State only how many lines below include the word "JavaScriptРазрешено".
____________
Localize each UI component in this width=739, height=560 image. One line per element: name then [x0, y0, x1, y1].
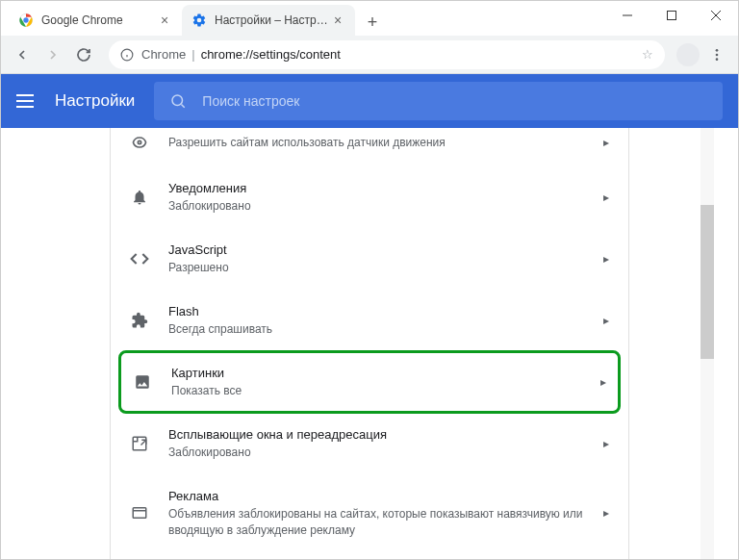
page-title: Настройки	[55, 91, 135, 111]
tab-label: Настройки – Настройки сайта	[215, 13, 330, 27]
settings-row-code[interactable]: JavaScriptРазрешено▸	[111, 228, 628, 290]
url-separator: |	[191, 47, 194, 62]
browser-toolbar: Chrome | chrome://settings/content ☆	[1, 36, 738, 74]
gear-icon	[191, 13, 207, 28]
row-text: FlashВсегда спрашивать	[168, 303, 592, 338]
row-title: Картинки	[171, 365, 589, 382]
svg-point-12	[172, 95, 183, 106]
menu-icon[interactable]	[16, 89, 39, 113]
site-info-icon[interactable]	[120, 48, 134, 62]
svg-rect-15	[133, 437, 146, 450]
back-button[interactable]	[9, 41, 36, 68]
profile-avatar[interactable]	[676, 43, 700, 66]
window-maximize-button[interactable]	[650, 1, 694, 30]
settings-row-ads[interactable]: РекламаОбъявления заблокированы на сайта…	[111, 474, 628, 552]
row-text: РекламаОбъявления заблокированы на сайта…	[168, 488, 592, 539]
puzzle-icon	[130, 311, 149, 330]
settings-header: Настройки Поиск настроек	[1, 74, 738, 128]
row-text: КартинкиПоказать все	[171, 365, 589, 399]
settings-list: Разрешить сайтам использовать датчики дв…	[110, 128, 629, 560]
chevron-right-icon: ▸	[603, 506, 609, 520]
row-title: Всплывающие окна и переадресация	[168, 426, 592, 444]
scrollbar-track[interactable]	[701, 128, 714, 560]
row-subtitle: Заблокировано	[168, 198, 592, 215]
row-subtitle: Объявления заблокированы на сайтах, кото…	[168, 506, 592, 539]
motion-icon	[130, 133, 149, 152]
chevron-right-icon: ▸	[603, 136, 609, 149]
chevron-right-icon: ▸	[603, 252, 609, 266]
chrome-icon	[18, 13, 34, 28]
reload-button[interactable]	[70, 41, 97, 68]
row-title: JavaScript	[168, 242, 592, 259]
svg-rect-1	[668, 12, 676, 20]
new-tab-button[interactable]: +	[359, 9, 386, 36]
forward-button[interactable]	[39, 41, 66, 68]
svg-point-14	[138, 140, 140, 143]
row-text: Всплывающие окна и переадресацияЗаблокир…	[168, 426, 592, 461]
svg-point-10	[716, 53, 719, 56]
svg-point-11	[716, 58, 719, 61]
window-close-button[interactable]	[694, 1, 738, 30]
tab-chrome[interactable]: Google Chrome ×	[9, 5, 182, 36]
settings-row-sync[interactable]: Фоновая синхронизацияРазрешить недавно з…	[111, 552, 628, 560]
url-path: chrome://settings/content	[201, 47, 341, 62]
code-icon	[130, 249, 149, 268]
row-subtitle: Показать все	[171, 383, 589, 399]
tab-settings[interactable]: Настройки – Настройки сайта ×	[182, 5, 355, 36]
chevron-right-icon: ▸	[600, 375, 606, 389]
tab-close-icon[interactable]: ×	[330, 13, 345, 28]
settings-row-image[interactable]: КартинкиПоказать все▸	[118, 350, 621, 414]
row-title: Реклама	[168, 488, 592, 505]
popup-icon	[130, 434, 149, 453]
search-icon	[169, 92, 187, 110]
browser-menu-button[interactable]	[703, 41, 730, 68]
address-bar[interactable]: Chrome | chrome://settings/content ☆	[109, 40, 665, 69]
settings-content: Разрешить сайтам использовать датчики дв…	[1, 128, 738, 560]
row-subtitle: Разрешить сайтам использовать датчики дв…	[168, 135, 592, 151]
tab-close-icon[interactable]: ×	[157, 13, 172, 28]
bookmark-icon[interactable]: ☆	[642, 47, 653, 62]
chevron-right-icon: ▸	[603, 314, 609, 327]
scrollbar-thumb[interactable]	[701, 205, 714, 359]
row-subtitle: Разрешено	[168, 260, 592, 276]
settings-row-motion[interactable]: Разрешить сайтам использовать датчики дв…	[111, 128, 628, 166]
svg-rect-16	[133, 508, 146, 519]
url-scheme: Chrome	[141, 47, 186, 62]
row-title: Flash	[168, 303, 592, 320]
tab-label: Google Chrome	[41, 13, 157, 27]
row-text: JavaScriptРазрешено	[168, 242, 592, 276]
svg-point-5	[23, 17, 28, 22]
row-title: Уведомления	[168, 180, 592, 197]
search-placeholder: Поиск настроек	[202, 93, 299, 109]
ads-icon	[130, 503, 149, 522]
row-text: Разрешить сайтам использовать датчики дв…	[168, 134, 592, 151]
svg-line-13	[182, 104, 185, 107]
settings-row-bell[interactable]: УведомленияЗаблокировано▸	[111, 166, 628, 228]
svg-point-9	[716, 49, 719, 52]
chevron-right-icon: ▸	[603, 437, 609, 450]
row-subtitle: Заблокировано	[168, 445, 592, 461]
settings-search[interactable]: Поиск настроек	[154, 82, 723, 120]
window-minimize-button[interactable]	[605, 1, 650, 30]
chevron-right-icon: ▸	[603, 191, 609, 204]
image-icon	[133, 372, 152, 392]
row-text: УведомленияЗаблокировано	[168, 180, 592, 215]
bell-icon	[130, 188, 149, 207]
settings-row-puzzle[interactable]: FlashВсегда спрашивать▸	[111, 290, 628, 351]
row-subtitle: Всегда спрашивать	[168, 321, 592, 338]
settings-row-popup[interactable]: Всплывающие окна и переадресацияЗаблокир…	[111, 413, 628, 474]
____________
## Response to the task
2